Como dizia, recentemente, um articulista de um dos jornais de leitura nacional, é sintomático desta atitude que, na proposta de novo estatuto da carreira docente, não conste uma única vez a referência à palavra «ensinar». O professor, neste quadro, tem apenas um mero papel de suscitador de aprendizagem, um exclusivo facilitador do aprender, que poderá, em última instância, redundar num passivo papel, privado de possibilidade de propor formulações verdadeiras e denunciar proposições falsas, pois toda a verdade está entregue ao aluno e reduzida à condição de opinião.
Ainda que exagerado nos seus traços, este diagnóstico pode tocar num dos pontos cruciais do sistema educativo português.
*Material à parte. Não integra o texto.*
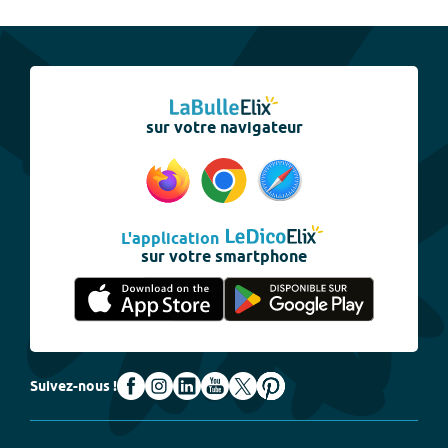
sur votre navigateur
L'application
sur votre smartphone
Suivez-nous !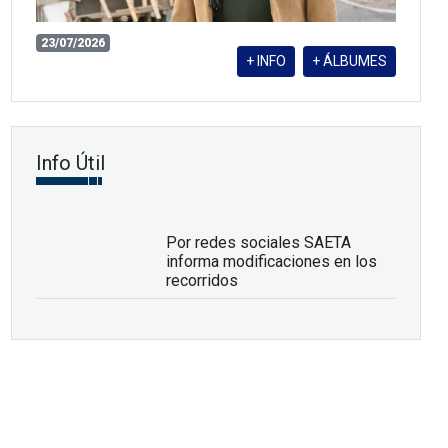
23/07/2026
+ INFO
+ ÁLBUMES
Info Útil
Por redes sociales SAETA
informa modificaciones en los
recorridos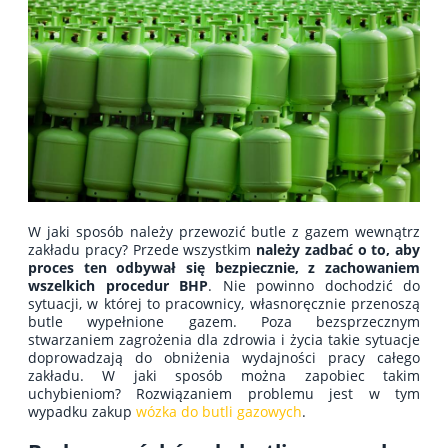
W jaki sposób należy przewozić butle z gazem wewnątrz
zakładu pracy? Przede wszystkim
należy zadbać o to, aby
proces ten odbywał się bezpiecznie, z zachowaniem
wszelkich procedur BHP
. Nie powinno dochodzić do
sytuacji, w której to pracownicy, własnoręcznie przenoszą
butle wypełnione gazem. Poza bezsprzecznym
stwarzaniem zagrożenia dla zdrowia i życia takie sytuacje
doprowadzają do obniżenia wydajności pracy całego
zakładu. W jaki sposób można zapobiec takim
uchybieniom? Rozwiązaniem problemu jest w tym
wypadku zakup
wózk
a
do butli gazowych
.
Contudo, importa deixar clara uma nota que damos como pressuposta de todas as nossas considerações: o sistema educativo é o espelho de toda a cultura da sociedade de que ele é parte integrante. Quando, já num outro momento, discutíamos o problema da autoridade, referíamos que esta não é o mero exercício de poder (pode ter-se poder e estar destituído de autoridade, se os outros no-la retirarem!), mas sim o resultado de toda uma conjugação de factores de autorização, de promoção do reconhecimento de que o que dizemos é credível. E isto só é possível porque toda a sociedade se envolve. Um professor, neste contexto, não está, de modo nenhum, só. A sua autoridade depende do papel de «autorização» que a própria família desempenha. Quando a família «desautoriza» o professor, este perde a autoridade sobre os educandos, restando-lhe exercer poder.
Ora, o que se tem processado, em relação ao sistema educativo português, é uma progressiva desautorização dos intervenientes, restando posições de força e de poder. A família está desautorizada; os educadores são desautorizados; a própria imagem do esforço e do trabalho é denegrida por intenções algo anárquicas, interessadas em dividir para reinar.
O modelo que defendo propõe a legitimação dos que exercem os papéis, exige que estes sejam desempenhados em respeito para com a sua essência: se os pais não forem pais, mas apenas bons amigos dos filhos, quem será pai e mãe? Se os professores não forem mais do que elementos passivos, equiparados ao papel de um computador que faz o que o seu utilizador permite, quem fará progredir o saber científico, ético, lógico dos alunos? Por fim, se se perder, em definitivo, a consciência de que as noções de verdade e de erro, de bem e de mal, continuam a ter vigência e a ser insubstituíveis para um crescimento humano, afinal, o que será educar?
Todas as questões (umas mais relevantes, outras de mera diversão) que têm vindo à tona da água dos regatos mediáticos, a propósito da discussão sobre o estatuto da carreira docente e outros temas afins, deverão ser, no nosso entender, inter-pretadas à luz destas interpelações, que aqui deixamos. Para onde se quer ir? Que intenções assistem à mudança? Que lugar deverá ter o esforço e a intervenção de cada um (aluno, professor, família, comunidade educativa)?
E, por fim, uma constatação: se o professor for reduzido ao papel de mero facilitador, sumindo, cada vez mais, o seu efectivo papel activo em todo o processo, com que legitimidade poderá pedir-se-lhe conta do sucesso dos alunos? Este é um dos sofismas em que têm caído muitas das discussões sobre estas matérias.